§ **Exercise aim**: Retype only what runs from the beginning of the data through the line with "ë 277 paund"; please omit the pictures and keep every line exact.

Stored entries:
= Beginning of Section =
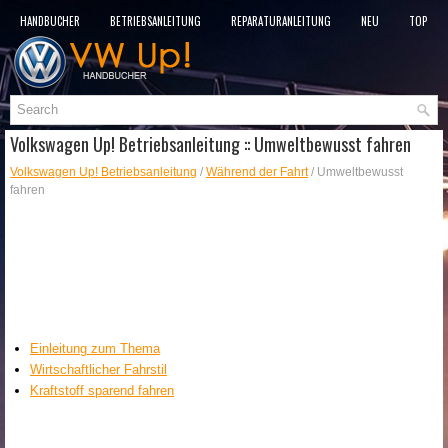
HANDBÜCHER
BETRIEBSANLEITUNG
REPARATURANLEITUNG
NEU
TOP
SITEMAP
SUCHLAUF
Volkswagen Up! Betriebsanleitung :: Umweltbewusst fahren
Volkswagen Up! Betriebsanleitung
/
Während der Fahrt
/ Umweltbewusst
fahren
Einleitung zum Thema
Wirtschaftlicher Fahrstil
Kraftstoff sparend fahren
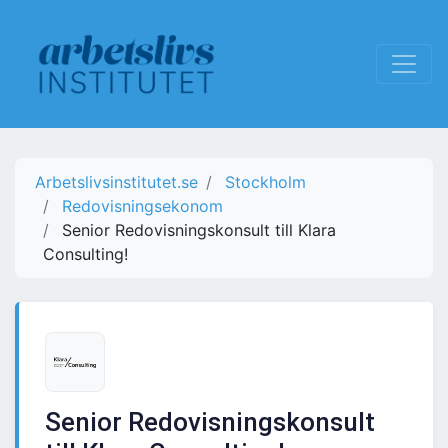
Arbetslivsinstitutet.se
Stockholm
Redovisningsekonom
Senior Redovisningskonsult till Klara
Consulting!
Senior Redovisningskonsult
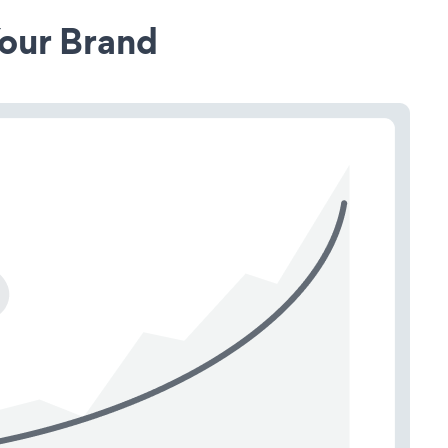
our Brand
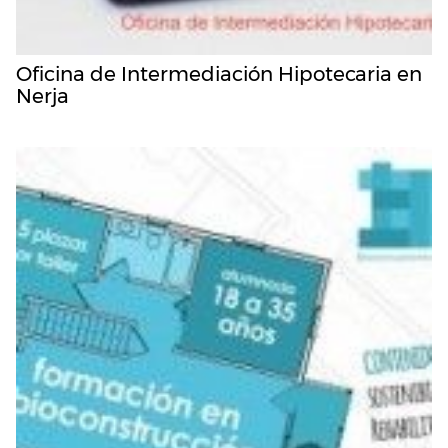
Oficina de Intermediación Hipotecaria en
Nerja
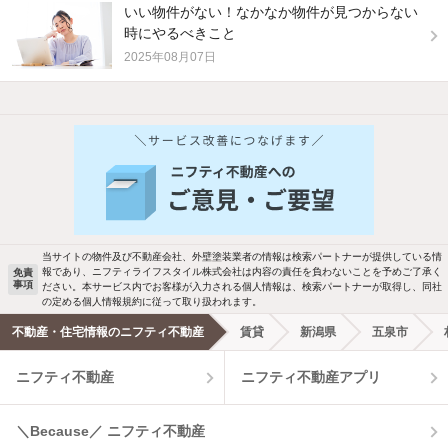
いい物件がない！なかなか物件が見つからない
時にやるべきこと
2025年08月07日
他の人はこんな条件で絞り込んでいます！
人気のこだわり条件
バス・トイレ別
2階以上
駐車場あり
ペット相談
当サイトの物件及び不動産会社、外壁塗装業者の情報は検索パートナーが提供している情
報であり、ニフティライフスタイル株式会社は内容の責任を負わないことを予めご了承く
免責
洗濯機置場あり
独立洗面台
事項
ださい。本サービス内でお客様が入力される個人情報は、検索パートナーが取得し、同社
の定める個人情報規約に従って取り扱われます。
エアコンあり
都市ガス
不動産・住宅情報のニフティ不動産
賃貸
新潟県
五泉市
ニフティ不動産
ニフティ不動産アプリ
温水洗浄便座
オートロック
コンロ2口以上
追焚き機能
＼Because／ ニフティ不動産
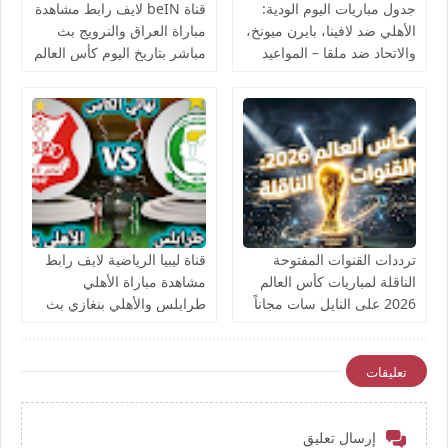
جدول مباريات اليوم الودية:
قناة beIN لايف رابط مشاهدة
الأهلي ضد لافينا، بايرن ميونخ،
مباراة العراق والنرويج بث
والاتحاد ضد ملقا – المواعيد
مباشر بتاريخ اليوم كأس العالم
والقنوات الناقلة بث مباشر
يوتيوب بدون تقطيع
ترددات القنوات المفتوحة
قناة ليبيا الرياضية لايف رابط
الناقلة لمباريات كأس العالم
مشاهدة مباراة الأهلي
2026 على النايل سات مجاناً
طرابلس والأهلي بنغازي بث
مباشر بتاريخ اليوم نهائي كأس
ليبيا يوتيوب بدون تقطيع
تعليقات
إرسال تعليق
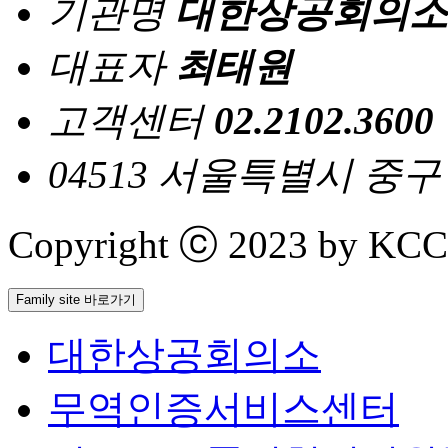
기관명
대한상공회의소
대표자
최태원
고객센터
02.2102.3600
04513 서울특별시 중
Copyright ⓒ 2023 by KCCI 
Family site 바로가기
대한상공회의소
무역인증서비스센터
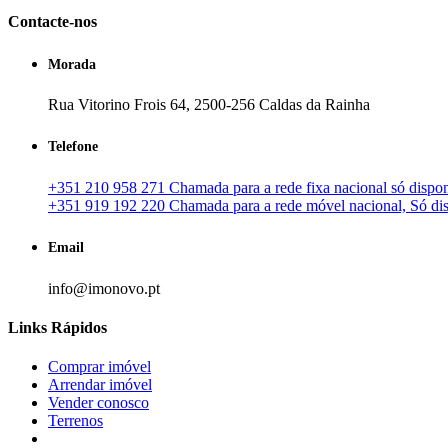
Contacte-nos
Morada
Rua Vitorino Frois 64, 2500-256 Caldas da Rainha
Telefone
+351 210 958 271 Chamada para a rede fixa nacional só disponí
+351 919 192 220 Chamada para a rede móvel nacional, Só disp
Email
info@imonovo.pt
Links Rápidos
Comprar imóvel
Arrendar imóvel
Vender conosco
Terrenos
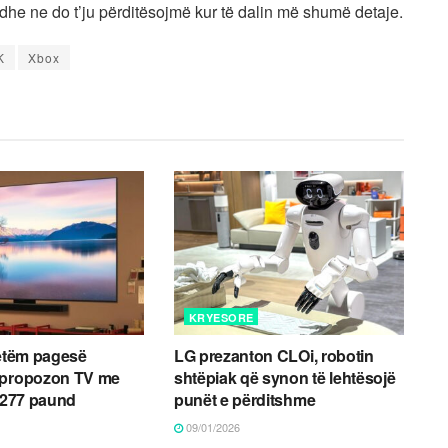
dhe ne do t’ju përditësojmë kur të dalin më shumë detaje.
K
Xbox
KRYESORE
vetëm pagesë
LG prezanton CLOi, robotin
 propozon TV me
shtëpiak që synon të lehtësojë
ë 277 paund
punët e përditshme
09/01/2026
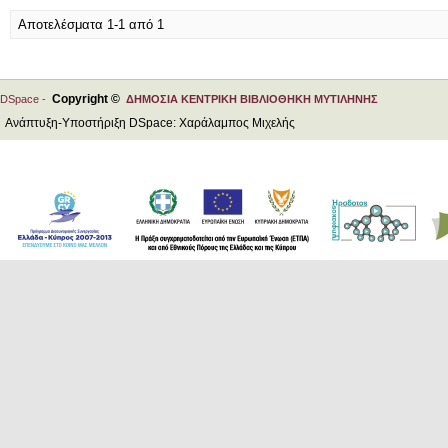
Αποτελέσματα 1-1 από 1
Copyright ©
DSpace -
ΔΗΜΟΣΙΑ ΚΕΝΤΡΙΚΗ ΒΙΒΛΙΟΘΗΚΗ ΜΥΤΙΛΗΝΗΣ
Ανάπτυξη-Υποστήριξη DSpace: Χαράλαμπος Μιχελής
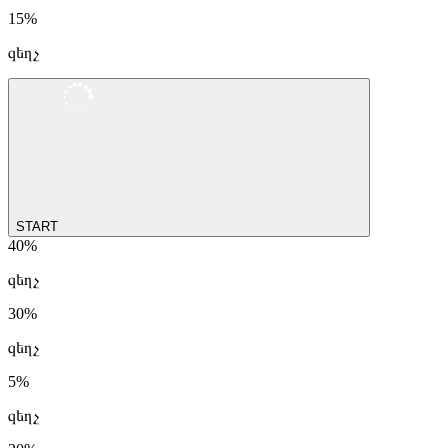
15%
զեղչ
START
40%
զեղչ
30%
զեղչ
5%
զեղչ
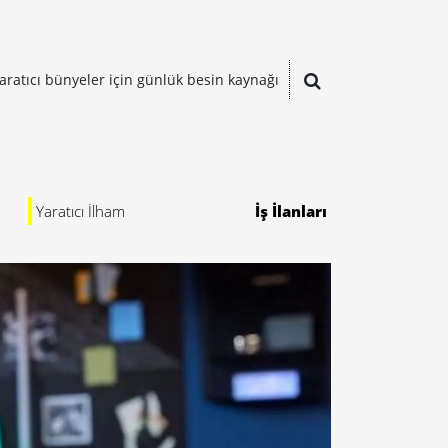
aratıcı bünyeler için günlük besin kaynağı
Yaratıcı İlham
İş İlanları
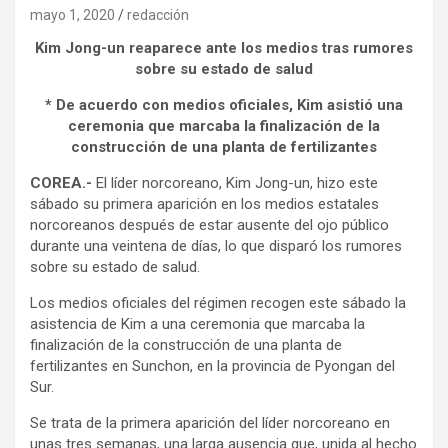
mayo 1, 2020
redacción
Kim Jong-un reaparece ante los medios tras rumores
sobre su estado de salud
* De acuerdo con medios oficiales, Kim asistió una
ceremonia que marcaba la finalización de la
construcción de una planta de fertilizantes
COREA.-
El líder norcoreano, Kim Jong-un, hizo este
sábado su primera aparición en los medios estatales
norcoreanos después de estar ausente del ojo público
durante una veintena de días, lo que disparó los rumores
sobre su estado de salud.
Los medios oficiales del régimen recogen este sábado la
asistencia de Kim a una ceremonia que marcaba la
finalización de la construcción de una planta de
fertilizantes en Sunchon, en la provincia de Pyongan del
Sur.
Se trata de la primera aparición del líder norcoreano en
unas tres semanas, una larga ausencia que, unida al hecho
= End of Section =
§ **Answer for this exercise**:
HANDBÜCHER
BETRIEBSANLEITUNG
REPARATURANLEITUNG
NEU
TOP
SITEMAP
SUCHLAUF
Volkswagen Up! Betriebsanleitung :: Umweltbewusst fahren
Volkswagen Up! Betriebsanleitung
/
Während der Fahrt
/ Umweltbewusst
fahren
Einleitung zum Thema
Wirtschaftlicher Fahrstil
Kraftstoff sparend fahren
Arbetslivsinstitutet.se
Stockholm
Redovisningsekonom
Senior Redovisningskonsult till Klara
Consulting!
Senior Redovisningskonsult
our Brand
Oficina de Intermediación Hipotecaria en
Nerja
いい物件がない！なかなか物件が見つからない
時にやるべきこと
2025年08月07日
他の人はこんな条件で絞り込んでいます！
人気のこだわり条件
バス・トイレ別
2階以上
駐車場あり
ペット相談
当サイトの物件及び不動産会社、外壁塗装業者の情報は検索パートナーが提供している情
報であり、ニフティライフスタイル株式会社は内容の責任を負わないことを予めご了承く
免責
洗濯機置場あり
独立洗面台
事項
ださい。本サービス内でお客様が入力される個人情報は、検索パートナーが取得し、同社
の定める個人情報規約に従って取り扱われます。
エアコンあり
都市ガス
不動産・住宅情報のニフティ不動産
賃貸
新潟県
五泉市
ニフティ不動産
ニフティ不動産アプリ
温水洗浄便座
オートロック
コンロ2口以上
追焚き機能
＼Because／ ニフティ不動産
جدول مباريات اليوم الودية:
قناة beIN لايف رابط مشاهدة
الأهلي ضد لافينا، بايرن ميونخ،
مباراة العراق والنرويج بث
والاتحاد ضد ملقا – المواعيد
مباشر بتاريخ اليوم كأس العالم
والقنوات الناقلة بث مباشر
يوتيوب بدون تقطيع
ترددات القنوات المفتوحة
قناة ليبيا الرياضية لايف رابط
الناقلة لمباريات كأس العالم
مشاهدة مباراة الأهلي
2026 على النايل سات مجاناً
طرابلس والأهلي بنغازي بث
مباشر بتاريخ اليوم نهائي كأس
ليبيا يوتيوب بدون تقطيع
تعليقات
إرسال تعليق
기관명
대한상공회의소
대표자
최태원
고객센터
02.2102.3600
04513 서울특별시 중
Copyright ⓒ 2023 by KCCI 
Family site 바로가기
대한상공회의소
무역인증서비스센터
Contacte-nos
Morada
Rua Vitorino Frois 64, 2500-256 Caldas da Rainha
Telefone
+351 210 958 271 Chamada para a rede fixa nacional só disponí
+351 919 192 220 Chamada para a rede móvel nacional, Só disp
Email
info@imonovo.pt
Links Rápidos
Comprar imóvel
Arrendar imóvel
Vender conosco
Terrenos
dhe ne do t’ju përditësojmë kur të dalin më shumë detaje.
K
Xbox
KRYESORE
vetëm pagesë
LG prezanton CLOi, robotin
 propozon TV me
shtëpiak që synon të lehtësojë
ë 277 paund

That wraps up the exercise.